> INPUT MATERIAL:
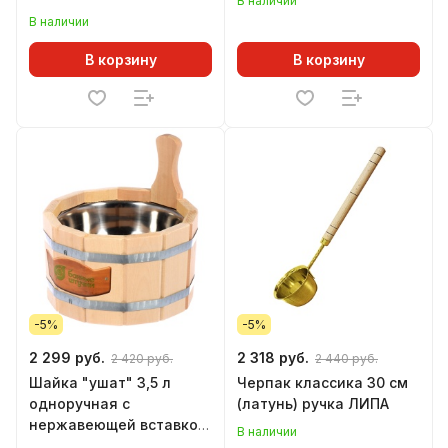
В наличии
В наличии
В корзину
В корзину
-5%
-5%
2 299 руб.
2 318 руб.
2 420 руб.
2 440 руб.
Шайка "ушат" 3,5 л
Черпак классика 30 см
одноручная с
(латунь) ручка ЛИПА
нержавеющей вставкой
В наличии
ЛИПА Банные штучки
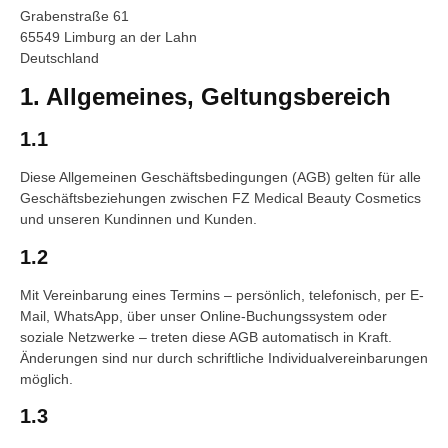
Grabenstraße 61
65549 Limburg an der Lahn
Deutschland
1. Allgemeines, Geltungsbereich
1.1
Diese Allgemeinen Geschäftsbedingungen (AGB) gelten für alle
Geschäftsbeziehungen zwischen FZ Medical Beauty Cosmetics
und unseren Kundinnen und Kunden.
1.2
Mit Vereinbarung eines Termins – persönlich, telefonisch, per E-
Mail, WhatsApp, über unser Online-Buchungssystem oder
soziale Netzwerke – treten diese AGB automatisch in Kraft.
Änderungen sind nur durch schriftliche Individualvereinbarungen
möglich.
1.3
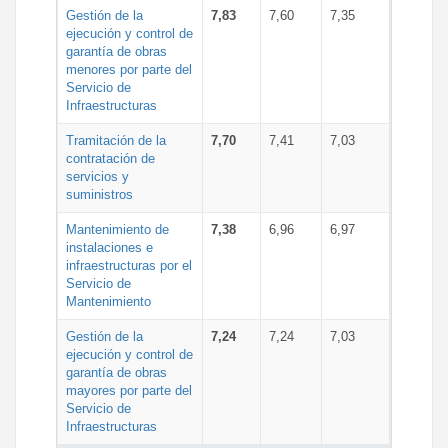
Gestión de la
7,83
7,60
7,35
ejecución y control de
garantía de obras
menores por parte del
Servicio de
Infraestructuras
Tramitación de la
7,70
7,41
7,03
contratación de
servicios y
suministros
Mantenimiento de
7,38
6,96
6,97
instalaciones e
infraestructuras por el
Servicio de
Mantenimiento
Gestión de la
7,24
7,24
7,03
ejecución y control de
garantía de obras
mayores por parte del
Servicio de
Infraestructuras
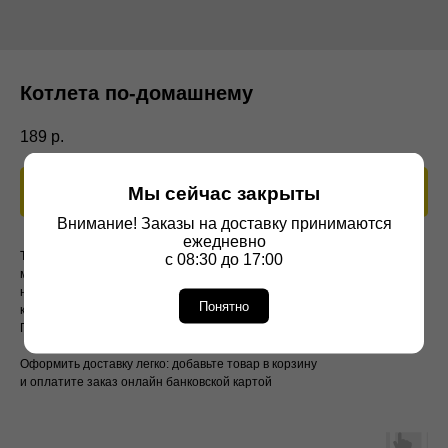
Котлета по-домашнему
189
р.
Мы сейчас закрыты
В корзину
Внимание! Заказы на доставку принимаются
ежедневно
Традиционное блюдо русской кухни, приготовленное из двух видов
с 08:30 до 17:00
мяса (свинины и говядины) с ярко выраженным, насыщенным вкусом
натурального мяса. Прекрасно дополнят блюдо гарниры из
Понятно
картофеля.
Порция: 100 грамм
Оформить доставку легко: добавьте товар в корзину
и оплатите заказ онлайн банковской картой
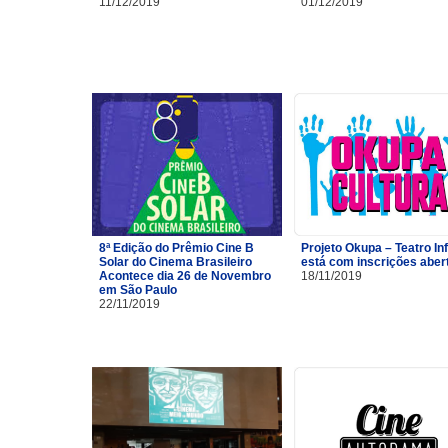
11/12/2019
01/12/2019
8ª Edição do Prêmio Cine B
Projeto Okupa – Teatro Inf
Solar do Cinema Brasileiro
está com inscrições aber
Acontece dia 26 de Novembro
18/11/2019
em São Paulo
22/11/2019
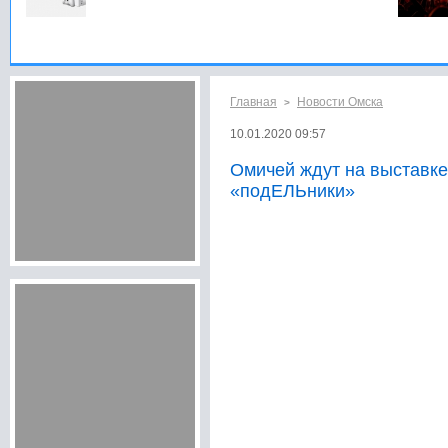
Главная
Новости Омска
>
10.01.2020 09:57
Омичей ждут на выставке
«подЕЛЬники»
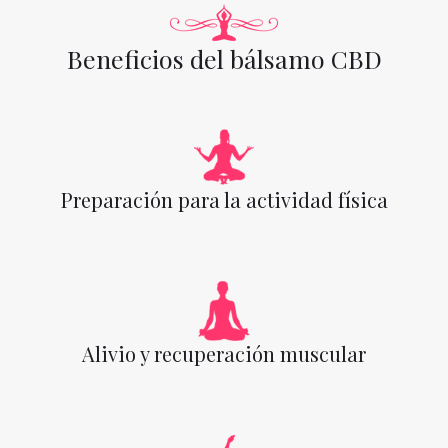
Beneficios del bálsamo CBD
Preparación para la actividad física
Alivio y recuperación muscular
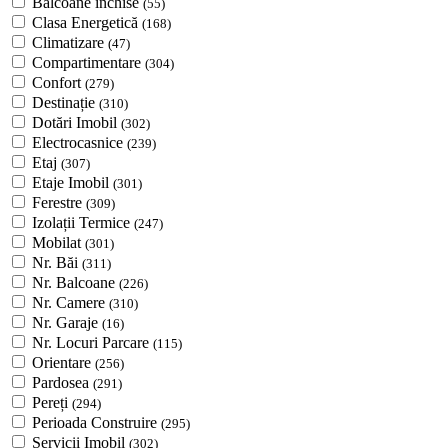
Balcoane închise
(55)
Clasa Energetică
(168)
Climatizare
(47)
Compartimentare
(304)
Confort
(279)
Destinație
(310)
Dotări Imobil
(302)
Electrocasnice
(239)
Etaj
(307)
Etaje Imobil
(301)
Ferestre
(309)
Izolații Termice
(247)
Mobilat
(301)
Nr. Băi
(311)
Nr. Balcoane
(226)
Nr. Camere
(310)
Nr. Garaje
(16)
Nr. Locuri Parcare
(115)
Orientare
(256)
Pardosea
(291)
Pereți
(294)
Perioada Construire
(295)
Servicii Imobil
(302)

> EXERCISE REQUIREMENTS:
Apart from the pictures, repeat every entry exactly.

> WRITTEN REPLY:
В наличии
В наличии
В корзину
В корзину
-5%
-5%
2 299 руб.
2 318 руб.
2 420 руб.
2 440 руб.
Шайка "ушат" 3,5 л
Черпак классика 30 см
одноручная с
(латунь) ручка ЛИПА
нержавеющей вставкой
В наличии
ЛИПА Банные штучки
Grabenstraße 61
65549 Limburg an der Lahn
Deutschland
1. Allgemeines, Geltungsbereich
1.1
Diese Allgemeinen Geschäftsbedingungen (AGB) gelten für alle
Geschäftsbeziehungen zwischen FZ Medical Beauty Cosmetics
und unseren Kundinnen und Kunden.
1.2
Mit Vereinbarung eines Termins – persönlich, telefonisch, per E-
Mail, WhatsApp, über unser Online-Buchungssystem oder
soziale Netzwerke – treten diese AGB automatisch in Kraft.
Änderungen sind nur durch schriftliche Individualvereinbarungen
möglich.
1.3
Gestión de la
7,83
7,60
7,35
ejecución y control de
garantía de obras
menores por parte del
Servicio de
Infraestructuras
Tramitación de la
7,70
7,41
7,03
contratación de
servicios y
suministros
Mantenimiento de
7,38
6,96
6,97
instalaciones e
infraestructuras por el
Servicio de
Mantenimiento
Gestión de la
7,24
7,24
7,03
ejecución y control de
garantía de obras
mayores por parte del
Servicio de
Infraestructuras
Котлета по-домашнему
189
р.
Мы сейчас закрыты
В корзину
Внимание! Заказы на доставку принимаются
ежедневно
Традиционное блюдо русской кухни, приготовленное из двух видов
с 08:30 до 17:00
мяса (свинины и говядины) с ярко выраженным, насыщенным вкусом
натурального мяса. Прекрасно дополнят блюдо гарниры из
Понятно
картофеля.
Порция: 100 грамм
Оформить доставку легко: добавьте товар в корзину
и оплатите заказ онлайн банковской картой
11/12/2019
01/12/2019
8ª Edição do Prêmio Cine B
Projeto Okupa – Teatro Inf
Solar do Cinema Brasileiro
está com inscrições aber
Acontece dia 26 de Novembro
18/11/2019
em São Paulo
22/11/2019
Главная
Новости Омска
>
10.01.2020 09:57
Омичей ждут на выставке
«подЕЛЬники»
Beneficios del bálsamo CBD
Preparación para la actividad física
Alivio y recuperación muscular
Balcoane închise
(55)
Clasa Energetică
(168)
Climatizare
(47)
Compartimentare
(304)
Confort
(279)
Destinație
(310)
Dotări Imobil
(302)
Electrocasnice
(239)
Etaj
(307)
Etaje Imobil
(301)
Ferestre
(309)
Izolații Termice
(247)
Mobilat
(301)
Nr. Băi
(311)
Nr. Balcoane
(226)
Nr. Camere
(310)
Nr. Garaje
(16)
Nr. Locuri Parcare
(115)
Orientare
(256)
Pardosea
(291)
Pereți
(294)
Perioada Construire
(295)
Servicii Imobil
(302)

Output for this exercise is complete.